▶ [Task details]
All the entries need to be quoted exactly, apart from the pictures, which you should drop.

┄┄┄┄┄┄┄┄┄┄

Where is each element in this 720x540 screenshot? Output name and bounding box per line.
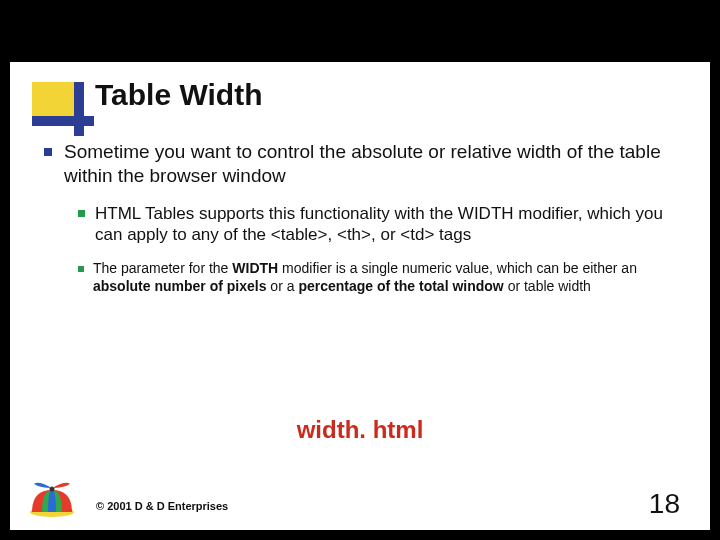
- propeller-hat-icon: [28, 476, 76, 518]
- page-number: 18: [649, 488, 680, 520]
- bullet-square-icon: [44, 148, 52, 156]
- text-run-bold: absolute number of pixels: [93, 278, 266, 294]
- bullet-level-3: The parameter for the WIDTH modifier is …: [78, 260, 684, 296]
- decoration-blue-vertical: [74, 82, 84, 136]
- bullet-level-2-text: HTML Tables supports this functionality …: [95, 203, 684, 247]
- copyright-text: © 2001 D & D Enterprises: [96, 500, 228, 512]
- text-run: The parameter for the: [93, 260, 232, 276]
- text-run: modifier is a single numeric value, whic…: [278, 260, 637, 276]
- bullet-level-1: Sometime you want to control the absolut…: [44, 140, 684, 189]
- decoration-yellow-block: [32, 82, 74, 116]
- slide-title: Table Width: [95, 78, 263, 112]
- bullet-square-icon: [78, 266, 84, 272]
- bullet-level-3-text: The parameter for the WIDTH modifier is …: [93, 260, 684, 296]
- slide: Table Width Sometime you want to control…: [10, 62, 710, 530]
- text-run: or a: [266, 278, 298, 294]
- text-run-bold: WIDTH: [232, 260, 278, 276]
- example-link: width. html: [10, 416, 710, 444]
- text-run-bold: percentage of the total window: [298, 278, 503, 294]
- bullet-square-icon: [78, 210, 85, 217]
- text-run: or table width: [504, 278, 591, 294]
- decoration-blue-horizontal: [32, 116, 94, 126]
- bullet-level-1-text: Sometime you want to control the absolut…: [64, 140, 684, 189]
- bullet-level-2: HTML Tables supports this functionality …: [78, 203, 684, 247]
- content-area: Sometime you want to control the absolut…: [44, 140, 684, 296]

┄┄┄┄┄┄┄┄┄┄

▶ [Task answer]
Where is each element in this 720x540 screenshot? Output name and bounding box per line.
- propeller-hat-icon: [28, 476, 76, 518]
- page-number: 18: [649, 488, 680, 520]
- bullet-square-icon: [44, 148, 52, 156]
- text-run-bold: absolute number of pixels: [93, 278, 266, 294]
- bullet-level-3: The parameter for the WIDTH modifier is …: [78, 260, 684, 296]
- decoration-blue-vertical: [74, 82, 84, 136]
- bullet-level-2-text: HTML Tables supports this functionality …: [95, 203, 684, 247]
- copyright-text: © 2001 D & D Enterprises: [96, 500, 228, 512]
- text-run: The parameter for the: [93, 260, 232, 276]
- text-run: modifier is a single numeric value, whic…: [278, 260, 637, 276]
- bullet-level-1: Sometime you want to control the absolut…: [44, 140, 684, 189]
- decoration-yellow-block: [32, 82, 74, 116]
- slide-title: Table Width: [95, 78, 263, 112]
- bullet-square-icon: [78, 266, 84, 272]
- bullet-level-3-text: The parameter for the WIDTH modifier is …: [93, 260, 684, 296]
- slide: Table Width Sometime you want to control…: [10, 62, 710, 530]
- text-run: or a: [266, 278, 298, 294]
- text-run-bold: WIDTH: [232, 260, 278, 276]
- example-link: width. html: [10, 416, 710, 444]
- text-run-bold: percentage of the total window: [298, 278, 503, 294]
- bullet-square-icon: [78, 210, 85, 217]
- text-run: or table width: [504, 278, 591, 294]
- decoration-blue-horizontal: [32, 116, 94, 126]
- bullet-level-1-text: Sometime you want to control the absolut…: [64, 140, 684, 189]
- bullet-level-2: HTML Tables supports this functionality …: [78, 203, 684, 247]
- content-area: Sometime you want to control the absolut…: [44, 140, 684, 296]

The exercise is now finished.